Alcatel and Lucent: Together at last

Amid weeks of speculation that Alcatel SA and Lucent Technologies Inc. would merge, the two telecommunications companies on Sunday inked a deal for US$13.4 billion, creating a transatlantic powerhouse with combined revenues of US$25 billion and 88,000 employees.

The all shares transaction, which is expected to close in six to 12 months, gives Paris-based Alcatel — a strong player in Europe and Asia — a leg up on nabbing market share in the highly-contested North American telecom segment. Alcatel’s previous acquisitions include Canadian software company iMagic in 2003 and Kanata, Ont.-based Newbridge Network Corp for US$7.1 billion in 2000. The two had tried to merge in 2001 but the deal fell through at the last minute.

The firms expect to save US$1.7 billion by reducing the combined workforce by 10 per cent (or 9,000 employees) 24 months following the closing of the deal. They did not specify which geographic regions would be affected by the cuts. Both Alcatel and Lucent have sales offices in the Greater Toronto Area.

“This is creating the first true global communications provider,” said Serge Tchuruk, chairman and CEO of Alcatel. “Not so many players today can offer end-to-end solutions.”

But Ian Angus of consulting firm Angus Telemanagement said the staff cuts could affect Alcatel’s operations in Ottawa.

“(Newbridge) has been a pretty much standalone operation,” said Angus. “The real question is we don’t know how effective it’s been.”

Tchuruk made the comments in a teleconference call Sunday to press and analysts. He was joined by Patricia Russo, chairman and CEO of Lucent who will become CEO of the new company. Alcatel and Lucent held a second teleconference on Monday morning.
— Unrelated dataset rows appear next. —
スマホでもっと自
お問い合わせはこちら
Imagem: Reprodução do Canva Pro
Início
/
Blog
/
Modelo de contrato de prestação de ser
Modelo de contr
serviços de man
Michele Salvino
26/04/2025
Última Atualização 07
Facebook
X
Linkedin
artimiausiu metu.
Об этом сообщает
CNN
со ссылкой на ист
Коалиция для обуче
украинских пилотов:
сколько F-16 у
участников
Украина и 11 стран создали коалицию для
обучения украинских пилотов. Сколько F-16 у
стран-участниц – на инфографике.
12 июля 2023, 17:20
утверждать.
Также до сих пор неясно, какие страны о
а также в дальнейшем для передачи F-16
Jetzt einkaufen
“We share a common vision of where networks are going and what’s required to get them there,” said Russo. “We share a combined culture of technical excellence and a passion for innovation.”

The board of directors for the new company will total 14 members with equal representation from each company, including Tchuruk and Russo, five of Alcatel’s current directors and five of Lucent’s current directors. The board will also include two new independent European directors.
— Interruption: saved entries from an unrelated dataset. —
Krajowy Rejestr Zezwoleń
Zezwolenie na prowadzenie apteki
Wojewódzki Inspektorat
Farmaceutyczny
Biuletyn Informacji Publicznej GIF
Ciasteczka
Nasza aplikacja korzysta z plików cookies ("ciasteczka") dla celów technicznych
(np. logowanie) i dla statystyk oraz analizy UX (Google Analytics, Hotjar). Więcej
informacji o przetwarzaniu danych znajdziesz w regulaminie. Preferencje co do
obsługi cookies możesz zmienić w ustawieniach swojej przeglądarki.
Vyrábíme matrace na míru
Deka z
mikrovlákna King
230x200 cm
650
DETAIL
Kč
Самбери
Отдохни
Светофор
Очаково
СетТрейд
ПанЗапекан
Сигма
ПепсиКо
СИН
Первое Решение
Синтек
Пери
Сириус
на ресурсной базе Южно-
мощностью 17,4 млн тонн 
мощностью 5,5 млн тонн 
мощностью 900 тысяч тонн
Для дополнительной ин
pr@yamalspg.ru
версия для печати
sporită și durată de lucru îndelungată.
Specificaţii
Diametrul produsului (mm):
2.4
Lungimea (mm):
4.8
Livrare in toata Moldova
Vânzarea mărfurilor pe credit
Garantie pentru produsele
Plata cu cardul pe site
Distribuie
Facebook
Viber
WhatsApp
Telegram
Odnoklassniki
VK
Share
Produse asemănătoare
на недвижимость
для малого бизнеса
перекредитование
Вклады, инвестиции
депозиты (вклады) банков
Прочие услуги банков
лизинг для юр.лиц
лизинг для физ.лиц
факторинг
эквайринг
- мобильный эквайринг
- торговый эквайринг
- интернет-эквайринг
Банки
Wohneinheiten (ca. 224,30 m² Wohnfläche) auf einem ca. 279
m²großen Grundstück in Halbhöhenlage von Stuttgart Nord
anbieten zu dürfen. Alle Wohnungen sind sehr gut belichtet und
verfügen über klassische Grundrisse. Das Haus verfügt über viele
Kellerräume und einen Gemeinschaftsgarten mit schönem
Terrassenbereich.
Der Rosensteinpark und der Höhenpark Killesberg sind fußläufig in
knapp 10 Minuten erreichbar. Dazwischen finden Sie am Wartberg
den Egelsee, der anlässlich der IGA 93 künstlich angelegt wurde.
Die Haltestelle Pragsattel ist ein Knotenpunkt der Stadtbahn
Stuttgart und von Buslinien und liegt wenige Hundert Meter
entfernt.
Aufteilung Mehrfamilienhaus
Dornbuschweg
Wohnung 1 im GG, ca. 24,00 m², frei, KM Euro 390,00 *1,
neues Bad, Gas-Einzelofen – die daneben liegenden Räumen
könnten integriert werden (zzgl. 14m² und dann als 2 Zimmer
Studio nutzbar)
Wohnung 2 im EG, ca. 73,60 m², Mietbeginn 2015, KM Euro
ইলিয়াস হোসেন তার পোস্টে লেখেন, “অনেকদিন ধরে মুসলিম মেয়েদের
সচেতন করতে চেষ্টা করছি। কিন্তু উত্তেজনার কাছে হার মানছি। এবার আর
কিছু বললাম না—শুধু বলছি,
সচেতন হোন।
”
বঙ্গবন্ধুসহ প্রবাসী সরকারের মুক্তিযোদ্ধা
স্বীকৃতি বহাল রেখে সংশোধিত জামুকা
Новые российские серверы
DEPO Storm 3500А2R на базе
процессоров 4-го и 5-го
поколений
The Alcatel-Lucent merger is one of a series of deals that have taken place in the telecommunications segment recently. In the last year, SBC Communications bought AT&T, Verizon acquired MCI and, last month, AT&T Inc. proposed a US$67-billion deal of BellSouth Corp. This week’s announcement has caused some analysts to speculate what some other potential merger targets might be ahead in the telecom market.

Brian Sharwood, a principal of SeaBoard Group in Toronto, said the deal is good in the short term because it takes a player out of the market.
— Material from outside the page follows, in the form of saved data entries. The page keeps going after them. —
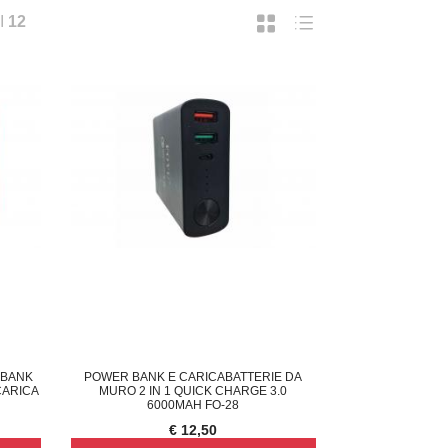
I
12
 BANK
POWER BANK E CARICABATTERIE DA
CARICA
MURO 2 IN 1 QUICK CHARGE 3.0
6000MAH FO-28
€ 12,50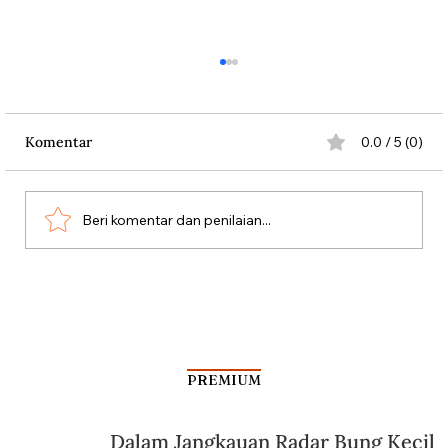
Komentar
0.0 / 5 (0)
Beri komentar dan penilaian...
Mengenal Lebih Dekat Patrick Kluivert
PREMIUM
Dalam Jangkauan Radar Bung Kecil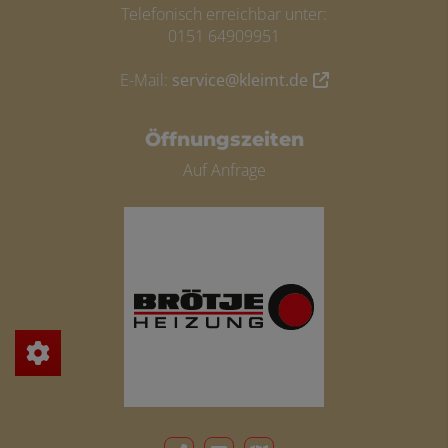
Telefonisch erreichbar unter:
0151 64909951
E-Mail:
service@kleimt.de
Öffnungszeiten
Auf Anfrage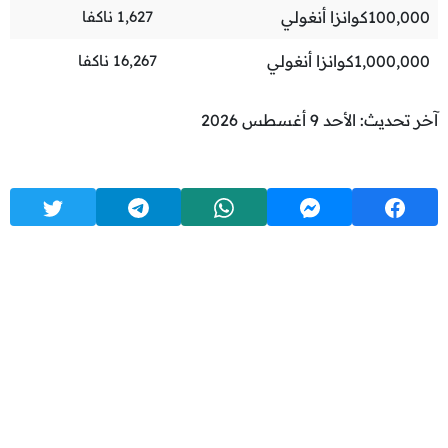
100,000
كوانزا أنغولي
1,627
ناكفا
1,000,000
كوانزا أنغولي
16,267
ناكفا
آخر تحديث: الأحد 9 أغسطس 2026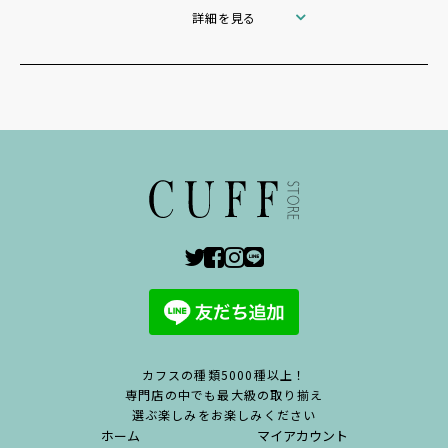
詳細を見る
カフスの種類5000種以上！
専門店の中でも最大級の取り揃え
選ぶ楽しみをお楽しみください
ホーム
マイアカウント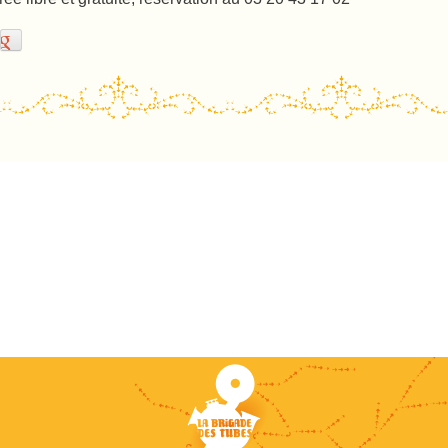
ost navigation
“People like Ericsson have been fishing around but they’re also in the midst of trying to incorporate Marconi, which was a bit of a mess before,” said Sharwood, adding there are rumours that Siemens might spin off its telco arm. Nortel Networks is also a potential target, he said. But don’t expect Cisco to come knocking on Nortel’s headquarters anytime soon.

“I don’t think Cisco’s interested in anything in that size range,” said Sharwood. “It doesn’t fit into their strategy. Right now they’re focused on home electronics.”

One of the key drivers behind these mergers is shrinking profit margins in the telecom sector, said Angus.

“This is a market where margins are getting squeezed all the time,” he said. “As our ability to move enormous amounts of bits for small money increases, the profit margins are being squeezed. If your customer’s profit margins are being squeezed so are yours.”

The deal also gives Alcatel access to Lucent’s Bell Labs, which were created by AT&T in 1925 and spun off to Lucent in 1996.

“Customers want us to be both global and local,” said Russo. “We have a comprehensive portfolio that leverages 26,000 engineers and 25,000 active patents.”

The labs are famous for military and commercial research including the transistor, the laser, the UNIX operating system, the C++ programming language, and, most recently, the world’s first semiconductor laser.

Because of the sensitive nature of Bell Labs’ research, Lucent on Monday announced a three-person panel to head the subsidiary that will house Bell Labs. Alcatel is currently attempting to work out a similar solution for its satellite business.

Combined, Alcatel and Lucent have an R&D investment capacity of US $2.9 billion — which makes Alcatel partners like Mississauga, Ont.-based MDM Systems excited about the deal’s prospects for their business.

“It puts R&D in North America not just in Europe,” said Fred Bendell, senior account manager, MDM. “France is the backyard for Alcatel. With Lucent’s big R&D in the States, it brings the technology to North America.”

Last summer Alcatel introduced a new program for North American resellers to attract more business here and south of the border called the North America Business Partner Program. Other Canadian Alcatel partners include SSP Telecom of Trois-Rivieres, Que. and ESI Technologies of Saint-Laurent, Que.